ISO 17523:2016 specifies the requirements that apply to electronic prescriptions. It describes generic principles that are considered important for all electronic prescriptions.

ISO 17523:2016 is constrained to the content of the electronic prescription itself, the digital document which is issued by a prescribing healthcare professional and received by a dispensing healthcare professional. The prescribed medicinal product is to be dispensed through an authorized healthcare professional with the aim of being administered to a human patient.
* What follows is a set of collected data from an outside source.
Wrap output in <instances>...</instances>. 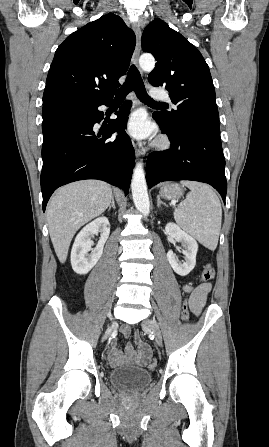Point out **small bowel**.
I'll list each match as a JSON object with an SVG mask.
<instances>
[{
  "label": "small bowel",
  "instance_id": "obj_1",
  "mask_svg": "<svg viewBox=\"0 0 269 447\" xmlns=\"http://www.w3.org/2000/svg\"><path fill=\"white\" fill-rule=\"evenodd\" d=\"M182 289L184 293L189 295V307L191 311L193 314L199 315L206 304L207 296L212 289V285L210 283H201L196 286L186 284ZM121 333L123 336H129L130 328L128 326L122 327ZM134 337L138 354H136L134 346L130 343L125 346L123 355L120 353L119 349L113 345L108 356V362L111 366L116 367L122 365L125 361H132L136 365L144 367L146 359L153 361L152 356H143L142 354L143 347H150L146 342L141 340L143 337L142 332H135Z\"/></svg>",
  "mask_w": 269,
  "mask_h": 447
}]
</instances>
Other messages, roles and scenarios (e.g. validation of a prescription, administration, medication charts, EHR of the patient, reimbursement of care and dispensed products) are out of scope of this International Standard, because they are more or less country or region specific, due to differences in culture and in legislation of healthcare. However, requirements and content of electronic prescriptions within the context of jurisdictions have a relationship with these scenarios. The way in which electronic prescriptions are made available or exchanged also fall outside the scope of this International Standard.

ISO 17523:2016 is applicable to electronic prescriptions of medicinal products. Although other kinds of products (e.g. medical devices, wound care products) can be ordered by means of an electronic prescription, the requirements in this International Standard are aimed at medicinal products that have a market authorization and at pharmaceutical preparations which are compounded in a pharmacy. An electronic prescription is an information object that authorizes a healthcare professional to legally dispense a medicinal product.

ISO 17523:2016 specifies a list of data elements that can be considered as essential for electronic prescriptions, depending on jurisdiction or clinical setting (primary healthcare, hospital, etc.).